Gene expression analysis of enzymes involved in the glycolytic pathway by quantitative RT-PCR. HepG2hepatocellular carcinoma cells were treated with 0.1% DMSO (D), 0.1 μM sorafenib (S), and 10 μM all-trans retinoic acid (ATRA) alone (A), or in combination (AS), for 24 h. The mRNA expression of glucose transporter 1 (GLUT-1), hexokinase 2 (HK2), glucose-6-phosphate isomerase (GPI), phosphofructokinase, liver (PFKL), aldolase A (ALDOA), triosephosphate isomerase 1 (TPI1), phosphoglycerate kinase 1 (PGK1), phosphoglycerate mutase 1 (PGAM1), enolase 1 (ENO1), pyruvate kinase, muscle (PKM2), and lactose dehydrogenase A (LDHA) was determined by quantitative RT-PCR using gene-specific primers.

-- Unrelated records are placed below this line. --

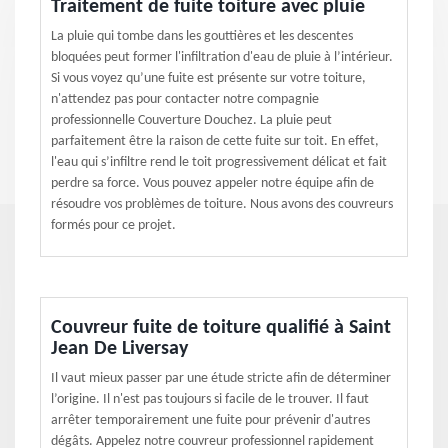
Traitement de fuite toiture avec pluie
La pluie qui tombe dans les gouttières et les descentes
bloquées peut former l'infiltration d'eau de pluie à l’intérieur.
Si vous voyez qu’une fuite est présente sur votre toiture,
n'attendez pas pour contacter notre compagnie
professionnelle Couverture Douchez. La pluie peut
parfaitement être la raison de cette fuite sur toit. En effet,
l'eau qui s’infiltre rend le toit progressivement délicat et fait
perdre sa force. Vous pouvez appeler notre équipe afin de
résoudre vos problèmes de toiture. Nous avons des couvreurs
formés pour ce projet.
Couvreur fuite de toiture qualifié à Saint
Jean De Liversay
Il vaut mieux passer par une étude stricte afin de déterminer
l’origine. Il n'est pas toujours si facile de le trouver. Il faut
arrêter temporairement une fuite pour prévenir d'autres
dégâts. Appelez notre couvreur professionnel rapidement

The levels of mRNA expression were expressed as relative expression to GAPDH mRNA. a, P < 0.05 versus DMSO; b, P < 0.05 versus sorafenib alone. Experiments were run in triplicate and carried out once.Gene expression analysis of enzymes involved in the tricarboxylic acid cycle by quantitative RT-PCR. HepG2hepatocellular carcinoma cells were treated with 0.1% DMSO (D), 0.1 μM sorafenib (S), or 10 μM all-trans retinoic acid (ATRA) alone (A), or in combination (AS), for 24 h. The mRNA expression of pyruvate dehydrogenase kinase (PDK)1, PDK2, PDK3, pyruvate dehydrogenase subunit α (PDHA), citrate synthase (CS), aconitase 2 (ACO2), isocitrate dehydrogenase (IDH)1, IDH2, IDH3A, oxoglutarate dehydrogenase (OGDH), succinate-CoA ligase, ADP-forming, β subunit (SUCLA2), succinate dehydrogenase complex, subunit A (SDHA), fumarate hydratase (FH), and malate dehydrogenase 2 (MDH2) was determined by quantitative RT-PCR using gene-specific primers. The levels of mRNA expression were expressed as relative expression to GAPDH mRNA. a, P < 0.05 versus DMSO; b, P < 0.05 versus sorafenib alone. Experiments were run in triplicate and carried out once.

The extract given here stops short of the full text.